Table 6. Comparison of specific artery injured to all arterial injuries resulting in amputation and mortality (5-year period).
| Artery injured | Amputation due to artery injured (%) | Amputation due to all other arterial injuries (%) | p -Value (chi-square) |
|---|---|---|---|
| CFA | 2/6 (33%) | 16/91 (17.6%) | 0.34 |
| PFA | 1/4 (25%) | 17/93 (18.3%) | 0.74 |
| SFA | 6/29 (20.7%) | 12/68 (17.7%) | 0.72 |
| Popliteal | 8/25 (32%) | 10/72 (13.9%) | 0.04 |
| Tibial | 7/49 (14.3%) | 11/48 (22.9%) | 0.27 |
| AT | 6/26 (23.1%) | 12/71 (16.9%) | 0.49 |
| PT | 5/27 (18.5%) | 13/70 (18.6%) | 0.99 |
| Peroneal | 3/15 (20%) | 15/82 (18.3%) | 0.88 |
| Other | 0/5 (0%) | 18/92 (19.6%) | 0.27 |
| Artery injured | Mortality due to artery injured (%) | Mortality due to all other arterial injuries (%) | p -Value (chi-square) |
| CFA | 1/6 (16.7%) | 8/91 (8.8%) | 0.52 |
| PFA | 0/4 (0%) | 9/93 (9.7%) | 0.51 |
| SFA | 5/29 (17.2%) | 4/68 (5.9%) | 0.078 |
| Popliteal | 1/25 (4%) | 8/72 (11.1%) | 0.29 |
| Tibial | 2/49 (4.1%) | 7/48 (14.6%) | 0.07 |
| AT | 2/26 (7.7%) | 7/71 (9.9%) | 0.74 |
| PT | 1/27 (3.7%) | 8/70 (11.4%) | 0.24 |
| Peroneal | 2/15 (13.3%) | 7/82 (8.5%) | 0.56 |
| Other | 2/5 (40%) | 7/92 (7.6%) | 0.015 |
Abbreviations: AT, anterior tibial; CFA, common femoral artery; PFA, profunda femoris artery; PT, posterior tibial; SFA, superficial femoral artery.

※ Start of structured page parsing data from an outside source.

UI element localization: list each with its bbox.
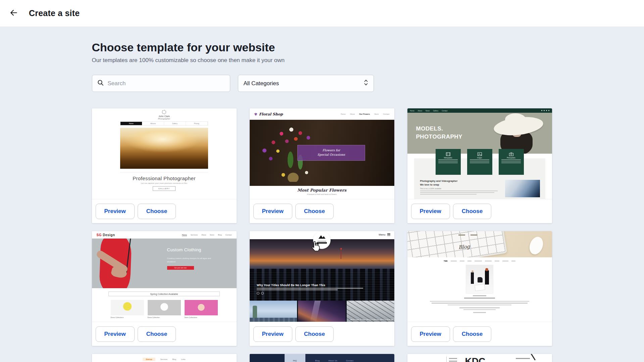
- mini-nav-item: Services: [160, 358, 167, 360]
- milky-way-photo: [298, 301, 346, 322]
- product-row: Dress Collections Dress Collection Swim …: [111, 300, 218, 318]
- mini-section: Videography Images Photography: [407, 154, 552, 199]
- mini-topnav: [458, 235, 477, 236]
- mini-heading: Photography and Videographer: [420, 179, 501, 183]
- content-column: Choose template for your website Our tem…: [92, 41, 552, 362]
- overlay-text: Special Occasions: [317, 153, 345, 157]
- card-footer: Preview Choose: [250, 322, 394, 346]
- mini-paragraph: [430, 301, 529, 313]
- preview-button[interactable]: Preview: [411, 326, 450, 342]
- image-icon: [477, 152, 482, 156]
- mini-nav-item: Services: [191, 234, 198, 236]
- hamburger-icon: [387, 233, 390, 236]
- choose-button[interactable]: Choose: [295, 204, 334, 219]
- salon-interior-photo: [466, 265, 493, 294]
- mini-nav-item: Startup: [143, 358, 155, 361]
- mini-navbar: Home About News Gallery Contact: [407, 108, 552, 113]
- choose-button[interactable]: Choose: [453, 204, 491, 219]
- makeup-closeup-photo: [505, 180, 540, 197]
- mini-nav-item: Contact: [442, 110, 447, 112]
- purple-overlay-box: Flowers for Special Occasions: [297, 145, 365, 161]
- preview-button[interactable]: Preview: [96, 326, 135, 342]
- shutter-logo-icon: [162, 110, 166, 114]
- mini-tagline: Let me capture your most precious moment…: [141, 182, 187, 184]
- template-thumbnail-kdc: KDC: [407, 354, 552, 362]
- film-icon: [446, 152, 451, 156]
- app-header: Create a site: [0, 0, 644, 27]
- filter-bar: All Categories: [92, 75, 552, 92]
- template-card-startup: Startup Services Blog Links Preview Choo…: [92, 354, 237, 362]
- mini-nav-item: Home: [410, 110, 414, 112]
- template-thumbnail-sg-design: SG Design Home Services About Store Blog…: [92, 231, 237, 322]
- mini-navbar: Startup Services Blog Links: [143, 358, 185, 361]
- mini-heading: Most Popular Flowers: [297, 188, 347, 193]
- mini-hero-text: Custom Clothing Creating custom clothing…: [167, 247, 218, 270]
- pencil-graphic: [530, 354, 536, 360]
- mini-hero-heading: MODELS. PHOTOGRAPHY: [416, 125, 462, 141]
- chevron-up-down-icon: [364, 79, 368, 88]
- mountain-icon: [316, 235, 328, 241]
- mini-section: TMK: [407, 257, 552, 313]
- mini-text-line: [449, 358, 457, 359]
- product-item: Swim Collections: [185, 300, 218, 318]
- template-card-salon-blog: Blog TMK: [407, 231, 552, 346]
- mini-caption: Welcome to Our Blog Feature, Here's How …: [350, 319, 393, 321]
- mini-nav-item: About: [350, 113, 355, 115]
- mini-nav-item: Pricing: [186, 122, 208, 125]
- feature-card-videography: Videography: [436, 149, 461, 175]
- mini-header: SG Design Home Services About Store Blog…: [92, 231, 237, 239]
- overlay-text: Flowers for: [323, 148, 340, 153]
- mini-caption-line: [473, 295, 486, 296]
- preview-button[interactable]: Preview: [253, 204, 292, 219]
- card-footer: Preview Choose: [250, 199, 394, 223]
- product-item: Dress Collection: [148, 300, 181, 318]
- card-footer: Preview Choose: [92, 199, 237, 223]
- search-box[interactable]: [92, 75, 230, 92]
- nav-dot-buttons: [257, 292, 373, 295]
- divider: [446, 357, 447, 362]
- template-card-navy: FAQ Blog About Us Contact Preview Choose: [250, 354, 394, 362]
- back-arrow-icon: [9, 8, 18, 18]
- divider: [120, 172, 208, 172]
- card-footer: Preview Choose: [407, 322, 552, 346]
- choose-button[interactable]: Choose: [138, 204, 176, 219]
- choose-button[interactable]: Choose: [295, 326, 334, 342]
- mini-navbar: Home Albums Gallery Pricing: [120, 121, 208, 125]
- preview-button[interactable]: Preview: [411, 204, 450, 219]
- swimwear-photo: [185, 300, 218, 315]
- search-input[interactable]: [108, 80, 225, 87]
- mini-text-line: [449, 361, 457, 362]
- mini-logo-title: KDC: [465, 356, 486, 362]
- preview-button[interactable]: Preview: [253, 326, 292, 342]
- back-button[interactable]: [8, 8, 19, 19]
- mini-section: Most Popular Flowers A bouquet of fresh …: [250, 186, 394, 199]
- mini-banner: Spring Collection Available: [108, 292, 220, 296]
- mini-nav-item: Blog: [172, 358, 176, 360]
- template-thumbnail-startup: Startup Services Blog Links: [92, 354, 237, 362]
- category-select[interactable]: All Categories: [238, 75, 374, 92]
- template-thumbnail-models: Home About News Gallery Contact MODELS. …: [407, 108, 552, 199]
- yellow-dress-photo: [111, 300, 144, 315]
- choose-button[interactable]: Choose: [138, 326, 176, 342]
- mini-navbar: Home Services About Store Blog Contact: [182, 234, 232, 236]
- camera-icon: [509, 152, 514, 156]
- mini-heading: We love to snap: [420, 183, 501, 187]
- mini-nav-item: Home: [120, 122, 142, 125]
- preview-button[interactable]: Preview: [96, 204, 135, 219]
- mini-logo-title: SG Design: [97, 233, 115, 237]
- mini-heading: Custom Clothing: [167, 247, 218, 252]
- feature-card-images: Images: [467, 149, 492, 175]
- mini-nav-item: Contact: [226, 234, 232, 236]
- card-footer: Preview Choose: [92, 322, 237, 346]
- mini-logo-title: John Clark: [158, 115, 169, 117]
- mini-nav-item-selected: FAQ: [285, 354, 305, 362]
- tulip-bouquet-photo: Flowers for Special Occasions: [250, 120, 394, 186]
- mini-about-section: Photography and Videographer We love to …: [420, 179, 540, 197]
- mini-header: ✾ Floral Shop Home About Our Flowers Sto…: [250, 108, 394, 120]
- choose-button[interactable]: Choose: [453, 326, 491, 342]
- mini-text-line: [516, 358, 530, 359]
- search-icon: [97, 80, 104, 87]
- computer-mouse: [527, 235, 545, 256]
- mini-nav-item: News: [426, 110, 430, 112]
- mini-logo-title: Floral Shop: [259, 112, 283, 116]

Note : Other is not specified in the chart to which artery injured.
Treatment strategies from April 2010 to April 2015 were also analyzed in detail. A surgical bypass was required in 32 (21.21%) patients. Autologous vein was used as a bypass conduit in 28 (87.5%) patients with only 4 (12.5%) bypasses utilizing a prosthetic conduit. Vessels below the knee were statistically more likely to have an autologous vein (OR = 4.7, p < 0.001) compared with the remaining injuries repaired with autologous veins. A covered stent was most likely to be used in the popliteal artery (OR = 13.5, p < 0.004) and primary repair was most likely to be used for the CFA (OR = 10.9, p < 0.004). A thrombectomy was required for injuries in all the arterial regions but was most likely to be required for injuries involving the CFA (OR = 5.1, p < 0.04) and popliteal artery (OR = 2.9, p < 0.04).
Discussion
Diagnosis
LEAI diagnosis can be obvious when hard signs of vascular injury are present (pulsatile external bleeding, loss of distal pulses, overt ischemia, rapidly expanding hematoma, or a palpable thrill/audible bruit 9 ) and these patients should be brought immediately to the operating room for surgical exploration and repair. 10 11 12 It is our practice to operate immediately on patients with hard signs of vascular injury. For patients with occult injuries or soft signs of vascular injury (diminished distal pulse, history of significant hemorrhage, neurological deficit, and proximity of wound to named vessel 9 ), we obtain an ankle–brachial index (ABI) in the trauma bay and exercise liberal use of CTA of the lower extremity to identify and rule-out LEAI. For patients without hard signs of vascular injury, physical exam, and noninvasive studies, such as ABI and duplex ultrasonography, can be used to reliably screen patients with extremity trauma for occult arterial injuries. 5 13 When physical exam is equivocal, CTA is a readily available modality that has essentially replaced conventional angiography. 5 6 13 CTA has been repeatedly demonstrated to have a sensitivity and specificity equivalent to conventional angiography and may be used as the primary imaging modality to diagnose occult LEAI. 4 14 15 16 In addition, having initial CT scans of the entire body in the multiply injured patient allows the vascular surgeon to safely administer heparin during the repair as intracranial and intra-abdominal hemorrhages are able to be reliably excluded.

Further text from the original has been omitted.